7    10/24/89 CPT Code: 90801 - Psychiatric Diagnos...
8                         3/7/86 SOS-10 Total Score:\n
9             (4/10/71)Score-1Audit C Score Current:\n
dtype: object

In [2]:
len(df)

500

<p>
    There are <b>500</b> medical records, each one with one date of interest. Dates are written in several different formats and our mission is to extract all of them.
</p>
<p>
    Let's check some random records, in order to better understand their content:
</p>

In [3]:
df.iloc[5]

'.Per 7/06/79 Movement D/O note:\n'

In [4]:
df.iloc[118]

'see 4/27/2006 consult note Dr. GuevaraWhat factors in prior treatment were helpful/not helpful:\n'

In [5]:
df.iloc[196]

".Feb 18, 1994: made a phone call to Mom and Mom commented that he was talking very fast, hard to interrupt, but was in super happy spirits, so didn't make a big deal of it.\n"

In [6]:
df.iloc[250]

') He endorsed the following hyperarousal symptoms: disturbed sleep (e.g., months with great sleep and then has nights he barely sleeps- mind racing with worries related to job, expecting a child (May 2005)); reckless or self-destructive behavior (e.g., see above); difficulty with concentration; some hypervigilance; and exaggerated startle response triggered by loud noises.\n'

In [7]:
df.iloc[300]

'.Since January 1994, she feels that hse has been much more irritable and frustrated towards her husband about 1 week prior to her menses. She does not have a h/o premenstrual mood symptoms.  She notes that little things would set her off with him. She was not this way at work or in other social settings.\n'

In [8]:
df.iloc[356]

'. Patient states that she will follow up with the Cotta Hospital clinic regarding getting a therapist for ongoing care. (Per LMR, pt transitioned to a new therapist in 9/2003 and was seen for 1 appointment; the pt canceled her f/u appt 2 weeks later and was not seen for f/u appointments since. )This visit for a one-time consultation only? Yes\n'

In [9]:
df.iloc[496]

'therapist and friend died in ~2006 Parental/Caregiver obligations:\n'

<h3>Defining Rules and Extracting Dates</h3>

In [10]:
# Extracting format 0 (04/20/2009; 04/20/09; 4/20/09; 4/3/09):
df0 = df.str.extract(r'(?P<month0>\d{1,2})[/-](?P<day0>\d{1,2})[/-](?P<year0>\d{2,4})')

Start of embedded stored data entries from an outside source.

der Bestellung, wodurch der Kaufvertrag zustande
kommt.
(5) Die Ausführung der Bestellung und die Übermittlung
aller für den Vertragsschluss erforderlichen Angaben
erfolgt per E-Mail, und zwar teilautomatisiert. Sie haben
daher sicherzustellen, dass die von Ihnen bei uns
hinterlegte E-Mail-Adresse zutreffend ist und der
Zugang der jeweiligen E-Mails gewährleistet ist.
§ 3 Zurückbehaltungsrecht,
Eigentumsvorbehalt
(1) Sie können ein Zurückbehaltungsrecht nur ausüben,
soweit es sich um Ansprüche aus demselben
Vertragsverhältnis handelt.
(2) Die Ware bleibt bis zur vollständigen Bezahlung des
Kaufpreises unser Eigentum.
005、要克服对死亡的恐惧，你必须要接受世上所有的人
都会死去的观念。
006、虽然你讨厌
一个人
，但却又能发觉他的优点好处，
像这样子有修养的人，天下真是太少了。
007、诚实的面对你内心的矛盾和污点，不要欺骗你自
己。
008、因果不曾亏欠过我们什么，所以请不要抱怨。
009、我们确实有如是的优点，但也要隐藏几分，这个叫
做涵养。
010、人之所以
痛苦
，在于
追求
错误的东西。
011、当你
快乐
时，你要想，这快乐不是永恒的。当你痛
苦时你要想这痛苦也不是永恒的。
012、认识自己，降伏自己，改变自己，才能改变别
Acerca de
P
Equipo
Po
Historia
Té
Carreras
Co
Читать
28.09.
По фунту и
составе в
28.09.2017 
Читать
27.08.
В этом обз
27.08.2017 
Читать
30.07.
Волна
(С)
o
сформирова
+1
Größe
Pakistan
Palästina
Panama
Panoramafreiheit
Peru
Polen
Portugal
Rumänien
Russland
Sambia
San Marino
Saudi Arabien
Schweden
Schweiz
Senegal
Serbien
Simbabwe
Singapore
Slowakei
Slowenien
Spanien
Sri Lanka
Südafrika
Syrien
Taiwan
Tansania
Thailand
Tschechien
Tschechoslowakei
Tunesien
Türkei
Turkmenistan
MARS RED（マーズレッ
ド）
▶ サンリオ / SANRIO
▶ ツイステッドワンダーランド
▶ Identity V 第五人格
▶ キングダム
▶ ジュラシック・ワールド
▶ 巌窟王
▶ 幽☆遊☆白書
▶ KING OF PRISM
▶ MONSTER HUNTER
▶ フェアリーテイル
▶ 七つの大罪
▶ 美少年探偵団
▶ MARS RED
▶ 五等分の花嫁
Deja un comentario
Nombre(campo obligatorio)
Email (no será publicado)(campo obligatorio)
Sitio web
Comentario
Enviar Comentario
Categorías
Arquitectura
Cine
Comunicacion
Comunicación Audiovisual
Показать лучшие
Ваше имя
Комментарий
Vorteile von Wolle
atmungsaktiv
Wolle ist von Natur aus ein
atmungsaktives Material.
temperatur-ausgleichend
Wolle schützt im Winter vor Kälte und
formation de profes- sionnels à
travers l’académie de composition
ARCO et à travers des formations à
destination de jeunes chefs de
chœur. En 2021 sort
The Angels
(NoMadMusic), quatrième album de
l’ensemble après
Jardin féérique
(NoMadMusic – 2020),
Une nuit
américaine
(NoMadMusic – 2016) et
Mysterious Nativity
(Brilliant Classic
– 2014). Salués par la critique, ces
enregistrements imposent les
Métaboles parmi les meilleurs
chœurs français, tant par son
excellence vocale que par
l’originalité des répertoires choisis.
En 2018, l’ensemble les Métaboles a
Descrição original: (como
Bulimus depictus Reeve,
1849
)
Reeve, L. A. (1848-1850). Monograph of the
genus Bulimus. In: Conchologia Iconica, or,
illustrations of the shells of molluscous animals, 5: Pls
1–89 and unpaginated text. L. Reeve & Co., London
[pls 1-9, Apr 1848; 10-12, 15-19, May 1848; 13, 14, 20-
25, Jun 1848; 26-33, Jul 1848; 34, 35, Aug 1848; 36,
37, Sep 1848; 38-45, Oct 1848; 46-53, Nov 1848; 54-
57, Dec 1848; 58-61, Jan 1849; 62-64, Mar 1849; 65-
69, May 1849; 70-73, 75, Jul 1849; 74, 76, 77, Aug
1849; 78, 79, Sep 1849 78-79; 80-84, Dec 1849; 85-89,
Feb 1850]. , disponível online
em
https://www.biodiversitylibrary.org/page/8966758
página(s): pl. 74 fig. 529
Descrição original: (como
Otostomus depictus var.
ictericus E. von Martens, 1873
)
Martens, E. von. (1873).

# Extracting format 1 (Mar-20-2009; Mar 20, 2009; March 20, 2009; Mar. 20, 2009; Mar 20 2009):
df1 = df.str.extract(r'(?P<month1>Jan|Feb|Mar|Apr|May|Jun|Jul|Aug|Sep|Oct|Nov|Dec)[a-z]*[-,. ]+(?P<day1>\d{1,2})[-,. ]+(?P<year1>\d{2,4})')

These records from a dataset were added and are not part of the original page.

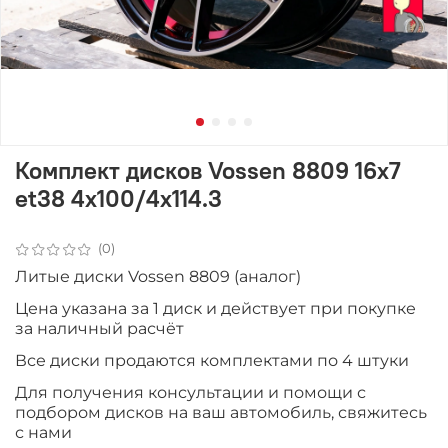
Комплект дисков Vossen 8809 16x7
et38 4x100/4x114.3
(0)
Литые диски Vossen 8809 (аналог)
Цена указана за 1 диск и действует при покупке
за наличный расчёт
Все диски продаютcя комплектами по 4 штуки
Для получения консультации и помощи с
подбором дисков на ваш автомобиль, свяжитесь
с нами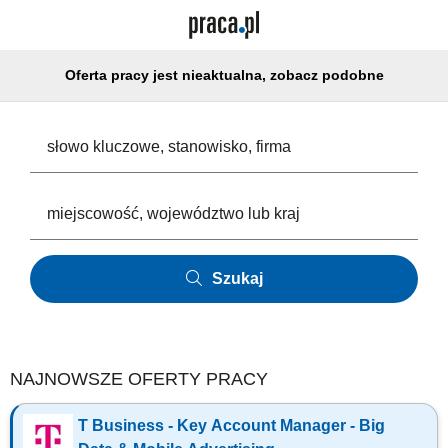
Oferta pracy jest nieaktualna, zobacz podobne
Szukaj
NAJNOWSZE OFERTY PRACY
T Business - Key Account Manager - Big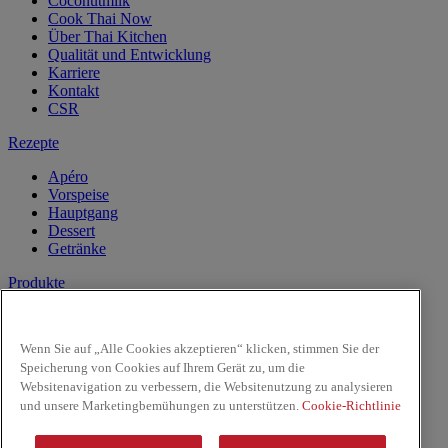
Coconutmilk
Cook Thai Now
Über Thai Kitchen
Qualität und Entwicklung
Karriere
Kontakt
CSR
Rezepte
Apéro
Vorspeise
Hauptgang
Dessert
Getränke
Produkte
Kokosnussmilch
Pasten
Wenn Sie auf „Alle Cookies akzeptieren“ klicken, stimmen Sie der
Reis & Nudeln
Speicherung von Cookies auf Ihrem Gerät zu, um die
Kochsaucen
Websitenavigation zu verbessern, die Websitenutzung zu analysieren
Saucen
und unsere Marketingbemühungen zu unterstützen.
Cookie-Richtlinie
Facebook
Youtube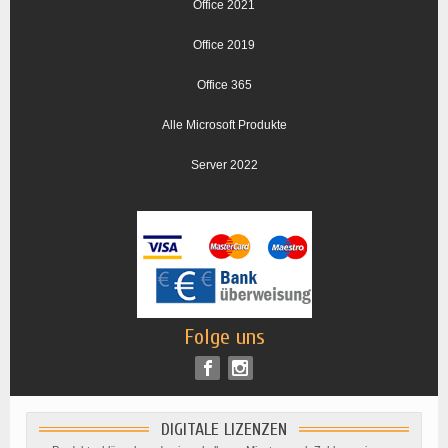
Office 2021
Office 2019
Office 365
Alle Microsoft Produkte
Server 2022
Folge uns
DIGITALE LIZENZEN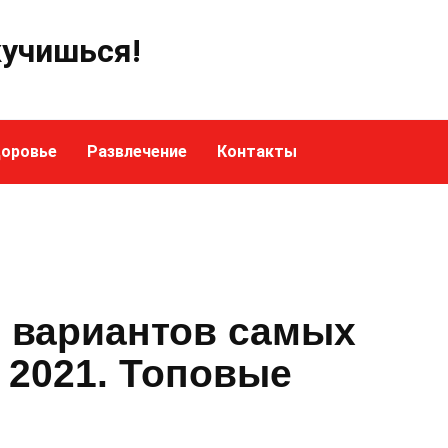
кучишься!
оровье
Развлечение
Контакты
 вариантов самых
 2021. Топовые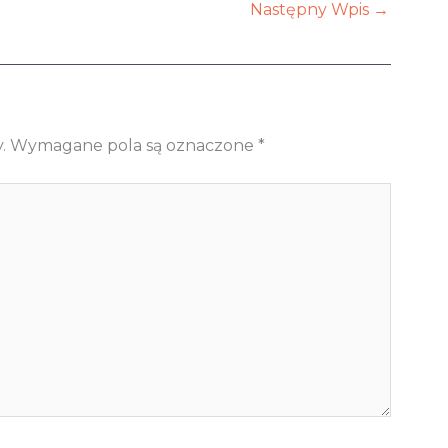
Następny Wpis
→
.
Wymagane pola są oznaczone
*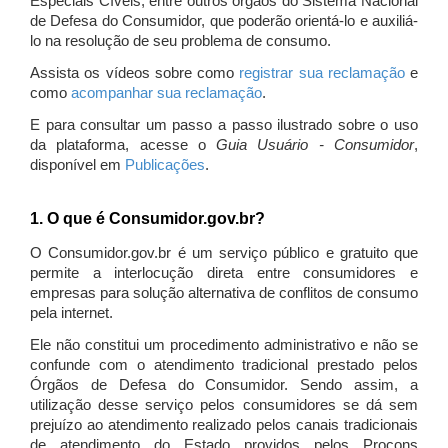
Especiais Cíveis, entre outros órgãos do Sistema Nacional
de Defesa do Consumidor, que poderão orientá-lo e auxiliá-
lo na resolução de seu problema de consumo.
Assista os vídeos sobre como
registrar sua reclamação
e
como
acompanhar sua reclamação
.
E para consultar um passo a passo ilustrado sobre o uso
da plataforma, acesse o
Guia Usuário - Consumidor
,
disponível em
Publicações
.
1. O que é Consumidor.gov.br?
O Consumidor.gov.br é um serviço público e gratuito que
permite a interlocução direta entre consumidores e
empresas para solução alternativa de conflitos de consumo
pela internet.
Ele não constitui um procedimento administrativo e não se
confunde com o atendimento tradicional prestado pelos
Órgãos de Defesa do Consumidor. Sendo assim, a
utilização desse serviço pelos consumidores se dá sem
prejuízo ao atendimento realizado pelos canais tradicionais
de atendimento do Estado providos pelos Procons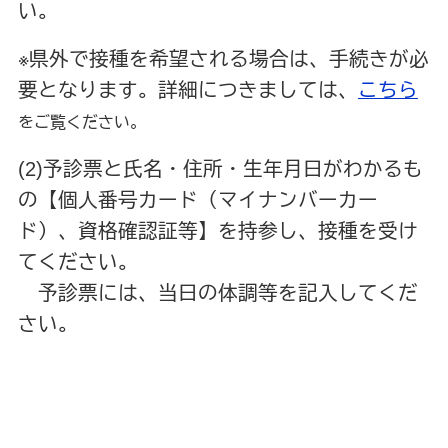
い。
※県外で接種を希望される場合は、手続きが必
要となります。詳細につきましては、
こちら
をご覧ください。
(2)予診票と氏名・住所・生年月日がわかるも
の【個人番号カード（マイナンバーカー
ド）、資格確認証等】を持参し、接種を受け
てください。
予診票には、当日の体調等を記入してくだ
さい。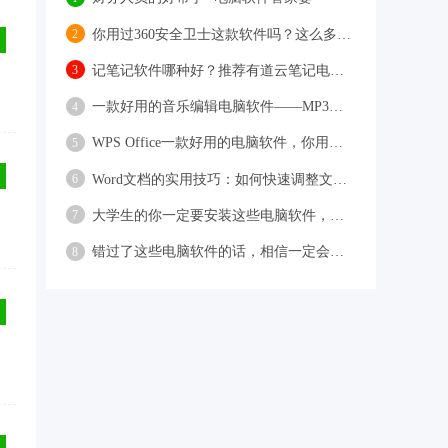
你用过360安全卫士这款软件吗？这么多杀毒电脑软件中它有哪些功能呢
2
记笔记软件哪种好？推荐有道云笔记电脑软件
3
一款好用的音乐编辑电脑软件——MP3剪切合并大师
4
WPS Office一款好用的电脑软件，你用了吗
5
Word文档的实用技巧：如何快速调整文档格式和属性？
6
大学生的你一定要安装这些电脑软件，看起来颇有feel！
7
错过了这些电脑软件的话，相信一定会后悔不已
8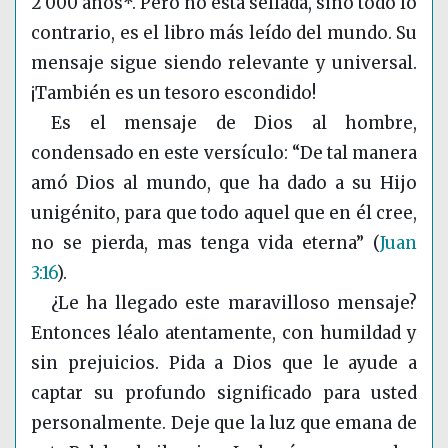
2 000 años*. Pero no está sellada, sino todo lo
contrario, es el libro más leído del mundo. Su
mensaje sigue siendo relevante y universal.
¡También es un tesoro escondido!
Es el mensaje de Dios al hombre,
condensado en este versículo: “De tal manera
amó Dios al mundo, que ha dado a su Hijo
unigénito, para que todo aquel que en él cree,
no se pierda, mas tenga vida eterna”
(
Juan
3:16
)
.
¿Le ha llegado este maravilloso mensaje?
Entonces léalo atentamente, con humildad y
sin prejuicios. Pida a Dios que le ayude a
captar su profundo significado para usted
personalmente. Deje que la luz que emana de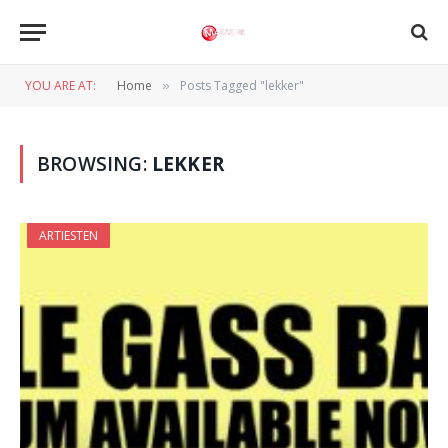
YOU ARE AT:
Home
Posts Tagged "lekker"
»
BROWSING:
LEKKER
ARTIESTEN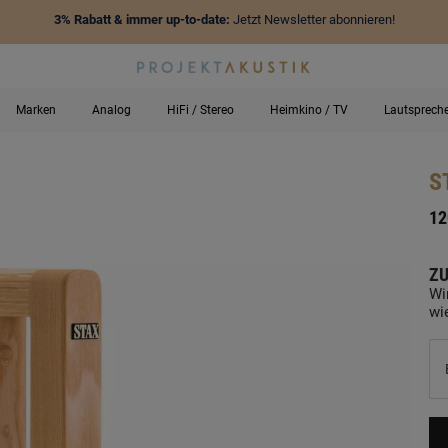
3% Rabatt & immer up-to-date:
Jetzt Newsletter abonnieren!
Marken
Analog
HiFi / Stereo
Heimkino / TV
Lautsprech
S
-
12
ZU
Wi
wi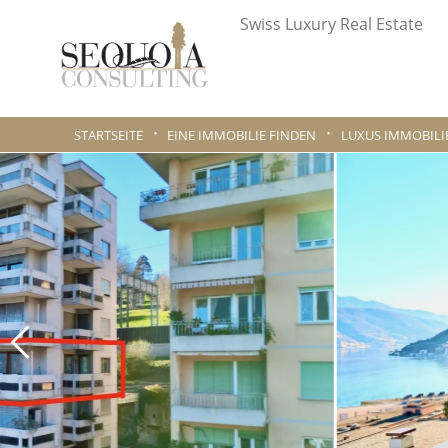
Swiss Luxury Real Estate
STARTSEITE
EINE IMMOBILIE FINDEN
LUXUS IMMOBILI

# Extracting format 2 (20 Mar 2009; 20 March 2009; 20 Mar. 2009; 20 March, 2009):
df2 = df.str.extract(r'(?P<day2>\d{1,2}) (?P<month2>Jan|Feb|Mar|Apr|May|Jun|Jul|Aug|Sep|Oct|Nov|Dec)[a-z]*[,]* (?P<year2>\d{2,4})')

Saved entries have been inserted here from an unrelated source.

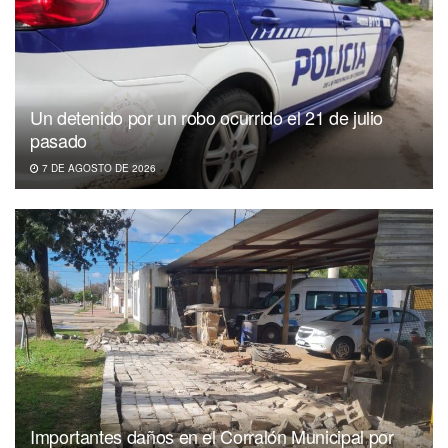
Un detenido por un robo ocurrido el 21 de julio
pasado
7 DE AGOSTO DE 2026
Importantes daños en el Corralón Municipal por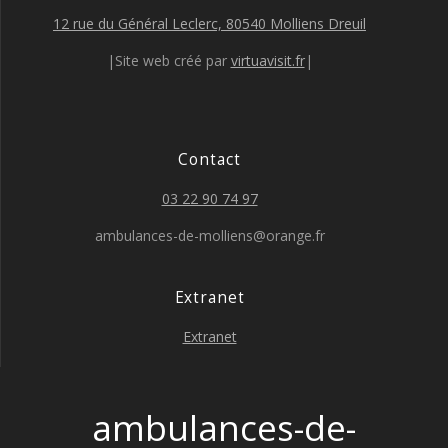
12 rue du Général Leclerc, 80540 Molliens Dreuil
|Site web créé par
virtuavisit.fr
|
Contact
03 22 90 74 97
ambulances-de-molliens@orange.fr
Extranet
Extranet
ambulances-de-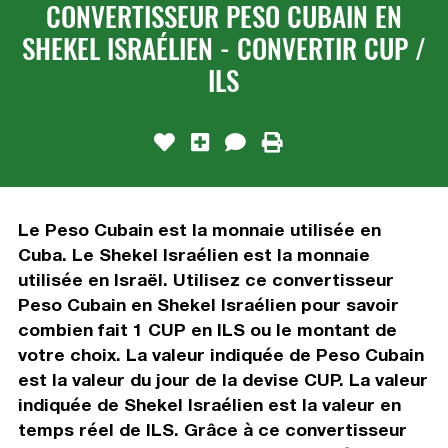
CONVERTISSEUR PESO CUBAIN EN
SHEKEL ISRAÉLIEN - CONVERTIR CUP /
ILS
Le Peso Cubain est la monnaie utilisée en
Cuba. Le Shekel Israélien est la monnaie
utilisée en Israël. Utilisez ce convertisseur
Peso Cubain en Shekel Israélien pour savoir
combien fait 1 CUP en ILS ou le montant de
votre choix. La valeur indiquée de Peso Cubain
est la valeur du jour de la devise CUP. La valeur
indiquée de Shekel Israélien est la valeur en
temps réel de ILS. Grâce à ce convertisseur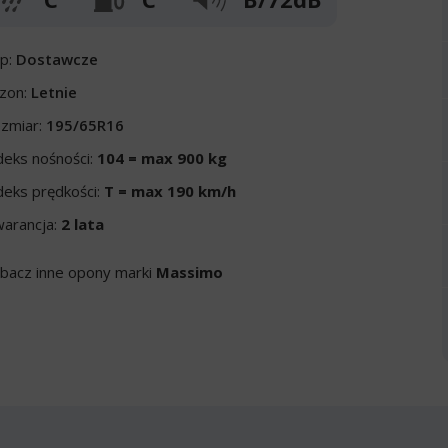
p:
Dostawcze
zon:
Letnie
zmiar:
195/65R16
deks nośności:
104 = max 900 kg
deks prędkości:
T = max 190 km/h
arancja:
2 lata
bacz inne opony marki
Massimo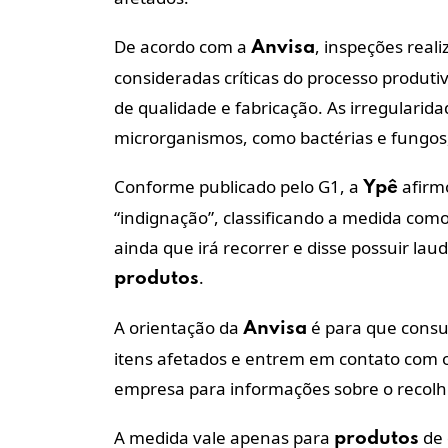
De acordo com a
, inspeções real
Anvisa
consideradas críticas do processo produti
de qualidade e fabricação. As irregulari
microrganismos, como bactérias e fungos,
Conforme publicado pelo G1, a
afirm
Ypê
“indignação”, classificando a medida com
ainda que irá recorrer e disse possuir l
.
produtos
A orientação da
é para que cons
Anvisa
itens afetados e entrem em contato com 
empresa para informações sobre o recol
A medida vale apenas para
de 
produtos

# Extracting format 3 (Mar 20th, 2009; Mar 21st, 2009; Mar 22nd, 2009):
df3 = df.str.extract(r'(?P<month3>Jan|Feb|Mar|Apr|May|Jun|Jul|Aug|Sep|Oct|Nov|Dec)[a-z]* (?P<day3>\d{1,2})[st]*[nd]*[th]*[,]* (?P<year3>\d{2,4})')

# Extracting format 4 (Feb 2009; September 2009; Oct, 2010):
df4 = df.str.extract(r'(?P<month4>Jan|Feb|Mar|Apr|May|Jun|Jul|Aug|Sep|Oct|Nov|Dec)[a-z]*[,]* (?P<year4>\d{2,4})')

# Extracting format 5 (6/2008; 12/2009):
df5 = df.str.extract(r'(?P<month5>\d{1,2})/(?P<year5>\d{4})')

# Extracting format 6 (2009; 2010):
df6 = df.str.extract(r'(?P<year6>19\d{2}|20\d{2})')

<h3>Grouping Days, Months and Years</h3>

In [11]:
# Selecting day, month and year
days = pd.DataFrame()
months = pd.DataFrame()
years = pd.DataFrame()

In [12]:
# Days:
days['day0'] = df0['day0']
days['day1'] = df1['day1']
days['day2'] = df2['day2']
days['day3'] = df3['day3']
days['Day'] = 0
days.head()

Unnamed: 0,day0,day1,day2,day3,Day
0,25,,,,0
1,18,,,,0
2,8,,,,0
3,27,,,,0
4,6,,,,0


In [13]:
# Months:
months['month0'] = df0['month0']
months['month1'] = df1['month1']
months['month2'] = df2['month2']
months['month3'] = df3['month3']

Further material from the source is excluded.